— Что это за смертельный фокстрот? Море, я еще так тебя расхваливал, а ты, оказывается, тоже против несчастного Ройтшванеца! Довольно уже!.. Я увидел, что ты умеешь все фокусы, но я ведь могу умереть. Ой, Фенечка Гершанович, хорошо, что ты меня сейчас не видишь!..
Раздался звонок. Горничная сердито крикнула:
— Туфли в каюту сорок три! Живее! Почему вы их не чистите?
— Я могу только сделать с ними полное наоборот. И вообще, не говорите мне о каких-то туфлях, когда я торжественно умираю. Что ж это за «святая земля», куда так трудно попасть маленькому еврею? Лучше уж сорок лет ходить по твердой пустыне. Уберите эти туфли, не то будет плохо!..

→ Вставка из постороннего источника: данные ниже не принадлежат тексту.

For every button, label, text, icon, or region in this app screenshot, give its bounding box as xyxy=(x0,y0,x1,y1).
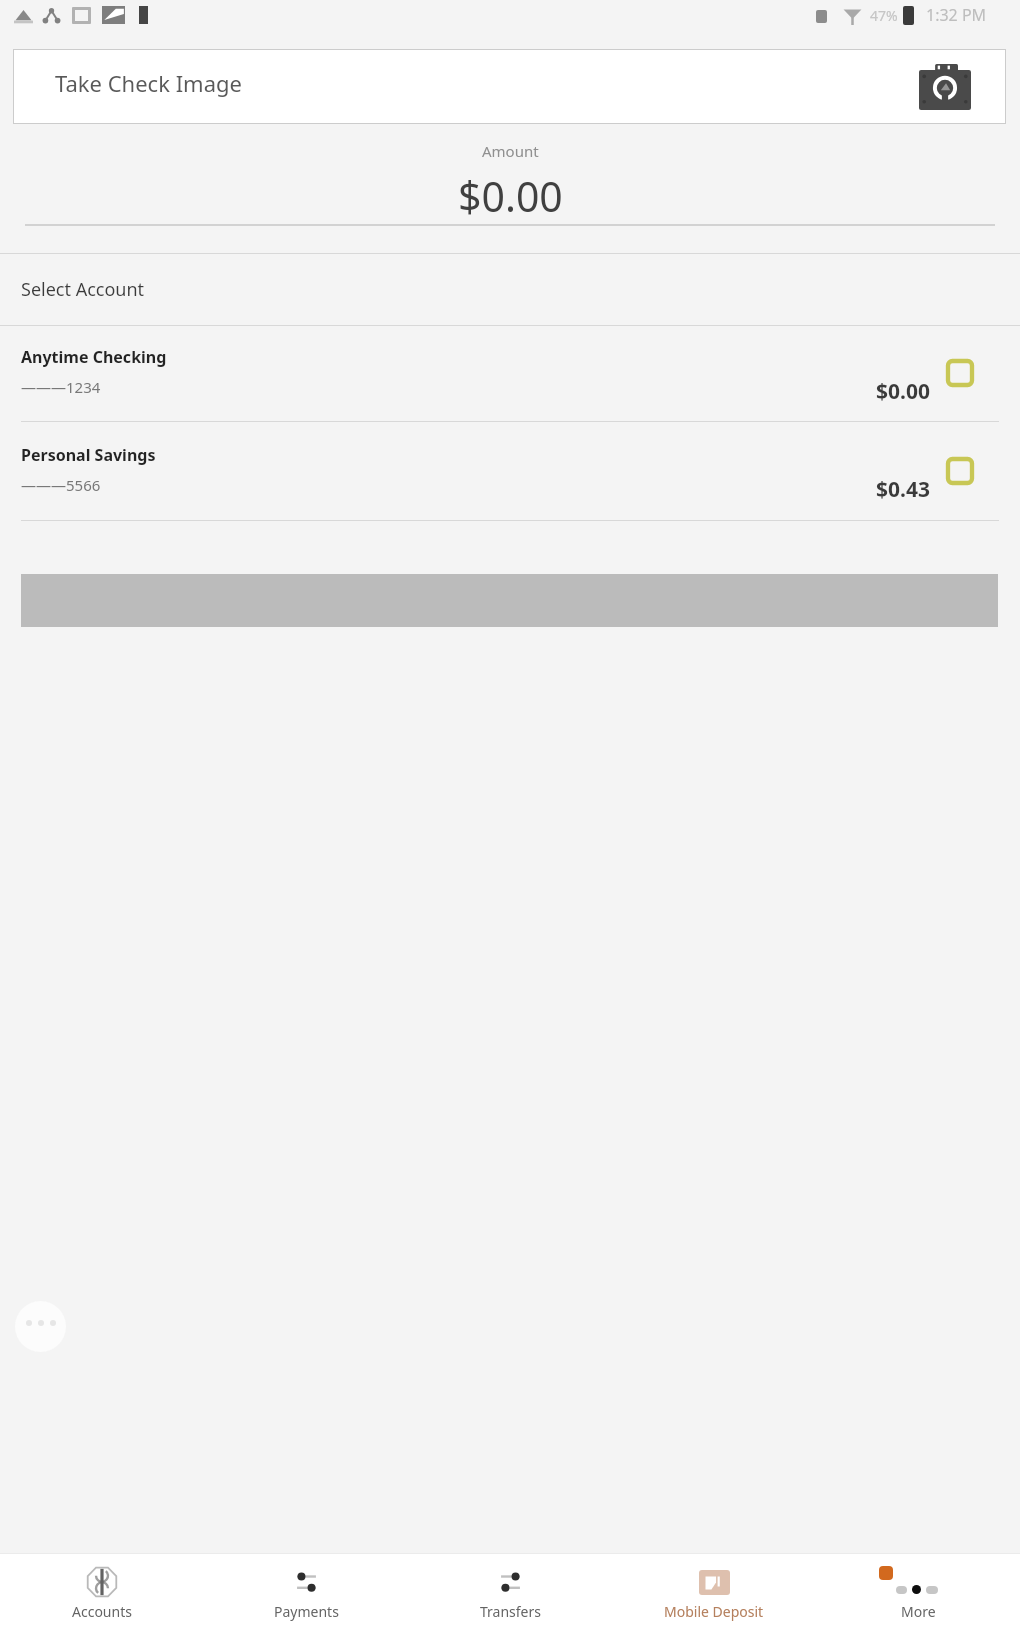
staticText: Personal Savings xyxy=(21,444,156,466)
staticText: 47% xyxy=(870,6,898,25)
button[interactable]: Take Check Image xyxy=(13,49,1006,124)
staticText: Transfers xyxy=(480,1602,541,1621)
staticText: Take Check Image xyxy=(55,68,242,98)
staticText: $0.43 xyxy=(876,475,930,504)
button[interactable]: Anytime Checking xyxy=(0,326,1020,422)
button[interactable]: Mobile Deposit xyxy=(612,1554,816,1632)
button[interactable]: Accounts xyxy=(0,1554,204,1632)
staticText: Anytime Checking xyxy=(21,346,167,368)
button[interactable]: Transfers xyxy=(408,1554,612,1632)
button[interactable]: Select Account xyxy=(0,254,1020,325)
staticText: Accounts xyxy=(72,1602,132,1621)
staticText: Amount xyxy=(482,141,539,161)
staticText: $0.00 xyxy=(458,168,563,224)
button[interactable]: More options xyxy=(15,1301,66,1352)
staticText: ———5566 xyxy=(21,475,101,495)
staticText: Payments xyxy=(274,1602,339,1621)
staticText: Mobile Deposit xyxy=(664,1602,764,1621)
button[interactable]: Take photo of check xyxy=(919,64,971,110)
staticText: Select Account xyxy=(21,277,145,302)
staticText: ———1234 xyxy=(21,377,101,397)
button[interactable]: Payments xyxy=(204,1554,408,1632)
staticText: 1:32 PM xyxy=(926,4,987,26)
button[interactable]: Personal Savings xyxy=(0,422,1020,521)
staticText: $0.00 xyxy=(876,377,930,406)
staticText: More xyxy=(901,1602,936,1621)
button[interactable]: More xyxy=(816,1554,1020,1632)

Сияло солнце, синело, успокоившись, море, мерно шел своей дорогой пароход «Виктория». Пассажиры первого класса переодевались к обеду. Непрестанно дребезжал звонок. Но не было ни сапогов английского майора, ни полуботинок двух веселых туристов, ни туфель богатой еврейки. На носу копошилась крохотная тень. Лазик по-прежнему стоял, согнувшись над бортом. Наконец-то его нашел лакей:
— Тебя все ищут, а ты что — рыбу ловишь? Где ботинки?
— Я… я не могу…
— Не валяй дурака. Качка кончилась.
— А вдруг она снова начнется? Это же не по звонку: так я сразу встал в удобную позу.
Это было мудро, но лакей, видимо, не любил философии. Он отлупил Лазика сапогами английского майора. Сапоги были солидные и со шпорами.
38
Приехав в Тель-Авив, Лазик сразу увидел десяток евреев, которые стояли возле вокзала, размахивая руками. Подойдя к ним поближе, Лазик услышал древнееврейские слова. Он не на шутку удивился.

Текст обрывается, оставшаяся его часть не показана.